Several excellent comments came in regarding the Facebook series. I will share them with readers during the course of this week and next. This is the third of several posts:
Mike Hart CXO started out with encouraging words:
“Full disclosure, I’m not a Zayo employee nor a telecomm guy, just someone who reads Dan’s blog for kicks. And I happen to personally know him too. I’m completely on board with social media and my own digital footprint is growing. In its present form I think the use of Facebook as a company tool is a slippery slope. That is unless you want everyone to know everything about you, which few people do. Do you really want to see the banter from my 16-year old niece and her friends? No, even I don’t most of the time, but I want to stay connected with her just the same. As Facebook improves its functionality (i.e. being able to set up a group of people who can view only specific posts) it’s functional usage may also improve, but as Alfred E Einstein notes above, it needs to be organic and shouldn’t be forced.”

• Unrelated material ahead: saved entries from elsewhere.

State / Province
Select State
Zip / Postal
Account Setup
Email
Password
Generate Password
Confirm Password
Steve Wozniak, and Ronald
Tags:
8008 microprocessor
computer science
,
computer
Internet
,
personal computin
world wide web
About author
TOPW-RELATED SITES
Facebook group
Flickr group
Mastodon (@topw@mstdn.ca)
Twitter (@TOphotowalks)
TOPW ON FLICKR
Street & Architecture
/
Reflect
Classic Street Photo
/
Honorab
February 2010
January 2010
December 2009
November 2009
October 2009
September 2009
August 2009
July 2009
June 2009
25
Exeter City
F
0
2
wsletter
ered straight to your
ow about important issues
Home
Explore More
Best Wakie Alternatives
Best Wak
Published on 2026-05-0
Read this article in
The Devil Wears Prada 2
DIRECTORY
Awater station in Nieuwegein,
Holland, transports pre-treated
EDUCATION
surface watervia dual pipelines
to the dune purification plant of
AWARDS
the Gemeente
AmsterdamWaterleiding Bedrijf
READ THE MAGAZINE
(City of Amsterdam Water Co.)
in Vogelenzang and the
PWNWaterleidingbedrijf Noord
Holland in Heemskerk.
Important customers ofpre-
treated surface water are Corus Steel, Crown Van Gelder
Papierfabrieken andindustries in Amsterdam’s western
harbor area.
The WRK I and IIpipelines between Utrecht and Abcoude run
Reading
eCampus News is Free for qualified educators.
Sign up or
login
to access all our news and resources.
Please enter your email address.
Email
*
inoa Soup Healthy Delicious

But then Mike put a little chill in me:
“Ponder the possibility that one day Zayo will become a public company. Can you imagine the implication for SEC disclosures in public documents given the existence of a “public” Zayo group on Facebook? At the moment I can’t either, but some court case is bound to test it. Or, from an HR perspective when an employee posts a comment to the wall of another employee who takes offense. How would that be handled? For confidential discussion groups within a company there are many ways to handle this electronically without Facebook.”
Your points are valid Mike. Even bearonbusiness will be impacted if Zayo was to go public.
Mike, I don’t believe the bantering-teenager scenario presents itself given the parameters stated in Dan’s fb post. There appear to be misconceptions as to how groups, pages, networks, and privacy controls are implemented on fb. I believe that Dan is implementing a private group, not a group that’s open for public viewing. Basically, he’s carving out a corporate website using fb as the hosting service.
As opposed to hosting a SharePoint site on a corporate server, Dan is leveraging Facebook.com services in the cloud in the same manner as using services hosted by SalesForce.com, or Google.com/apps.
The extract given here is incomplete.